Una posizione che riecheggia quella espressa ieri dal ministro dell'Interno Matteo Salvini, che aveva escluso un voto italiano per un candidato socialista al vertice della Commissione. Una saldatura di fatto tra il nostro Paese e i 4 di Visegrad (Polonia, Repubblica ceca, Slovacchia, Ungheria) di cui Merkel appare pienamente consapevole: "Meglio trovare un compromesso che votare contro 100 milioni di abitanti", ha detto la cancelliera dopo la maratona negoziale notturna, intendendo appunto un voto contro "Visegrad oppure l'Italia".
Il dibattito su Carola Rackete
Inutile aggiungere che fatalmente il tema delle nomine si intreccia con quello sull'eventuale procedura d'infrazione nei confronti del nostro Paese: se ne doveva parlare domani, ma risulta che anche questa questione slitti, non si sa fino a quanto. Altrettanto frontale la contrapposizione tra Italia e Germania sul destino della capitana della Sea Watch, Carola Rackete, che ha avuto un notevolissimo impatto sull'opinione pubblica tedesca, coinvolgendo anche famosi presentatori tv come Jan Boehmermann - che ha lanciato persino una raccolta fondi a favore della capitana - prelati di primo piano come il vescovo di Essen Franz-Josef Overbeck e persino il numero uno della Siemens, Joe Kaeser, secondo il quale "persone che salvano vite non dovrebbero essere arrestate".
Un'onda che ha indotto persino il presidente della Repubblica tedesca, Frank-Walter Steinmeier, a rivolgersi all'Italia con parole molto nette, affidate ad un'intervista con la Zdf: "Coloro che salvano delle vite non possono essere considerati criminali", ha spiegato il capo dello Stato, aggiungendo che "l'Italia è uno Stato fondatore dell'Ue, quindi ci si aspetterebbe che un caso del genere sia gestito diversamente".

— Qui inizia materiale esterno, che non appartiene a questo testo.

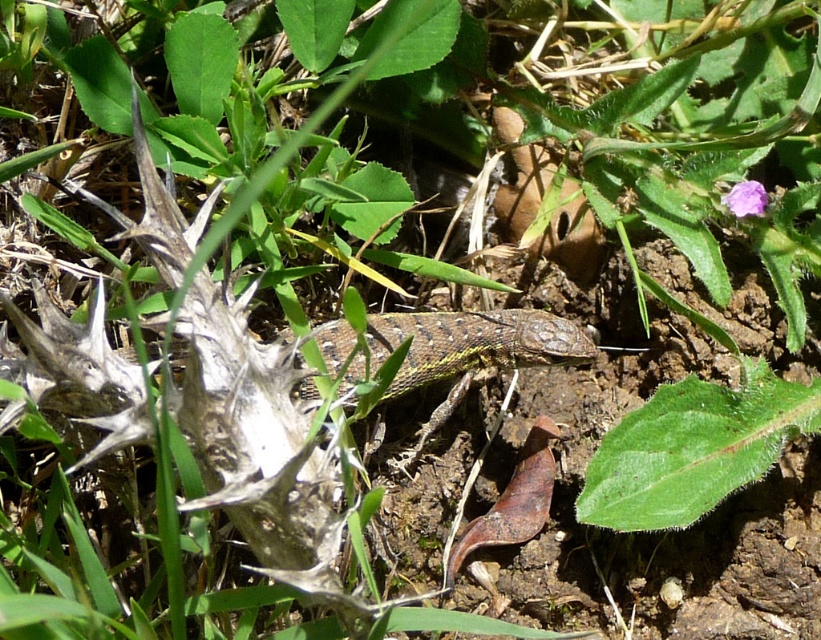 Who is positioned more to the right, green scaly lizard at center or purple matte flower at upper right?

purple matte flower at upper right is more to the right.

Does green scaly lizard at center have a lesser height compared to purple matte flower at upper right?

No, green scaly lizard at center is not shorter than purple matte flower at upper right.

Is point (503, 358) positioned behind point (760, 196)?

No, (503, 358) is in front of (760, 196).

At what (x,y) coordinates should I click in order to perform the action: click on green scaly lizard at center. Please return your answer as a coordinate pair (x, y). Looking at the image, I should click on (468, 352). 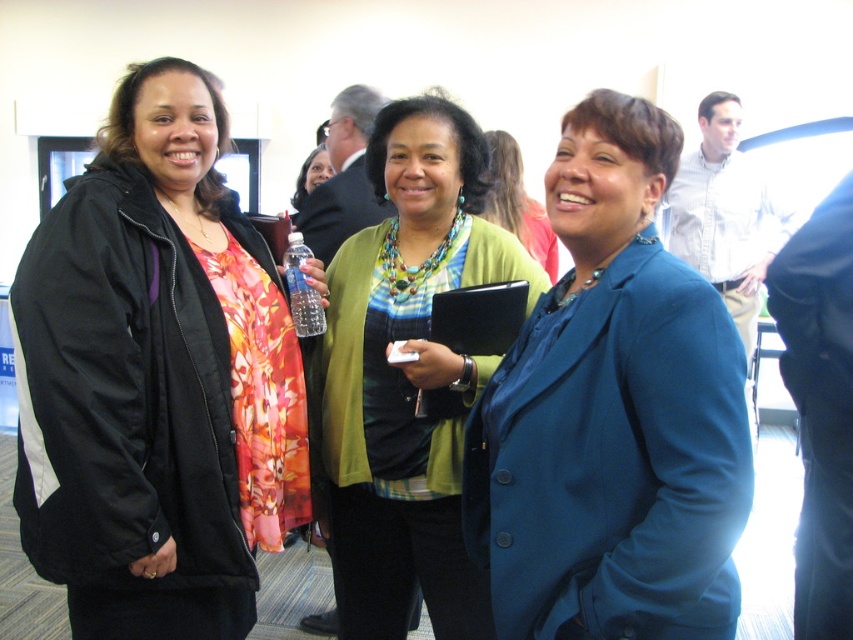 You are organizing a photo shoot and need to ensure that the green textured cardigan at center and the clear plastic bottle at center are visible in the frame. Based on their positions, which object should be placed closer to the left edge of the frame to avoid being cut off?

The clear plastic bottle at center should be placed closer to the left edge of the frame because the green textured cardigan at center is positioned on the right side of it, meaning the bottle is to the left of the cardigan.

You are organizing a small event and need to place a decorative item on a shelf that can only hold items up to the width of the green textured cardigan at center. Can the clear plastic bottle at center fit on the shelf?

The green textured cardigan at center might be wider than the clear plastic bottle at center, so there is a possibility that the clear plastic bottle at center can fit on the shelf if the cardigan is indeed wider. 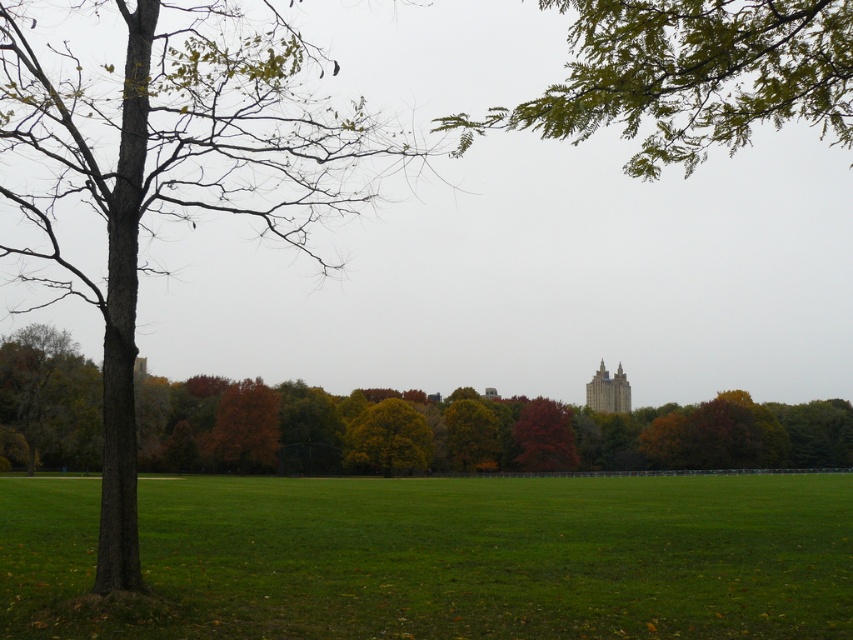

Il tema della "non-criminalizzazione" di chi salva i migranti in mare era già stato posto il giorno precedente dal ministro degli Esteri Heiko Maas, che oggi è stato ancora più esplicito: "Dal nostro punto di vista, secondo un procedimento basata sullo Stato di diritto, può esservi solo la liberazione di Carola Rackete". Un approccio che non va giù a Salvini, che chiede al capo dello Stato tedesco "di occuparsi di ciò che accade in Germania e, possibilmente, di invitare i suoi concittadini a evitare di infrangere le leggi italiane", ma neanche al premier Conte, che ieri ipotizzava "un ricatto politico messo in atto attraverso l'uso strumentale della vita di 40 persone".
Il casoThyssen
D'altronde, è stato lo stesso Conte a cogliere l'occasione per tirare in ballo il caso Thyssen, una dolorosa vicenda che da anni vede contrapposti Germania a Italia: "Se la cancelliera mi chiederà della Sea Watch - aveva detto ieri il premier - può essere l'occasione per chiedere a che punto è l'esecuzione della pena dei due manager della Thyssen condannati in Italia con regolare processo che si è esaurito in tutti i gradi di giudizio".
Il riferimento è alla tragedia del 6 dicembre 2007 presso la ThyssenKrupp di Torino, quando un'esplosione causò la morte di sette operai. Una vicenda che si è portata dietro un'intricatissima scia giudiziaria, una querelle infinita sull'esecutività delle condanne dei due manager del gruppo tedesco, Herald Espenhahn e Gerald Priegnitz, il primo a 9 anni, il secondo a 6.
Prima una richiesta di estradizione dichiarata non ammissibile, poi una serie di rinvii e in più persino una errata traduzione della sentenza definitiva hanno finito per trascinare il caso avanti per anni. L'ultimo atto, fino ad adesso, è che a febbraio il tribunale di Essen ha dichiarato ammissibile l'esecuzione delle sentenze di condanna: tuttavia, dato che i due manager impugnato la decisione, non potranno essere arrestati prima che si pronunci un'ulteriore corte d'appello. E il tempo passa.